Activity: All of the records below are to be output exactly; no image belongs in the result.

Information given:
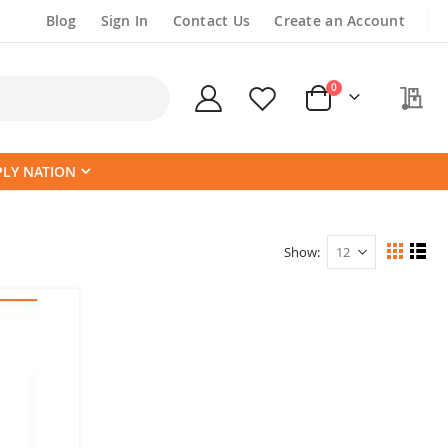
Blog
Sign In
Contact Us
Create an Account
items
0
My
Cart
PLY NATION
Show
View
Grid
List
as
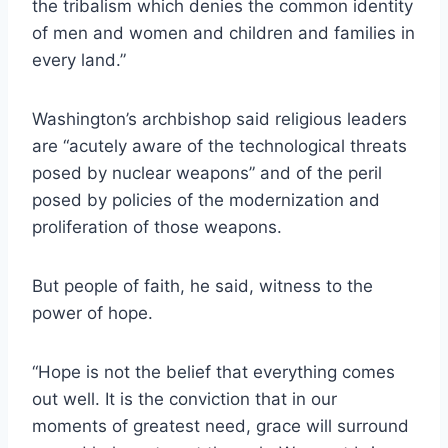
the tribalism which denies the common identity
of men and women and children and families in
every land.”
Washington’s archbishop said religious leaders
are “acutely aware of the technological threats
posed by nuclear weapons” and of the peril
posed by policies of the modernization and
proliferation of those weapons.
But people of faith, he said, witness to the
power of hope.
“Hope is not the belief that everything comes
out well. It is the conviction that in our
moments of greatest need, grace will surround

Worked solution:
Blog
Sign In
Contact Us
Create an Account
items
0
My
Cart
PLY NATION
Show
View
Grid
List
as
the tribalism which denies the common identity
of men and women and children and families in
every land.”
Washington’s archbishop said religious leaders
are “acutely aware of the technological threats
posed by nuclear weapons” and of the peril
posed by policies of the modernization and
proliferation of those weapons.
But people of faith, he said, witness to the
power of hope.
“Hope is not the belief that everything comes
out well. It is the conviction that in our
moments of greatest need, grace will surround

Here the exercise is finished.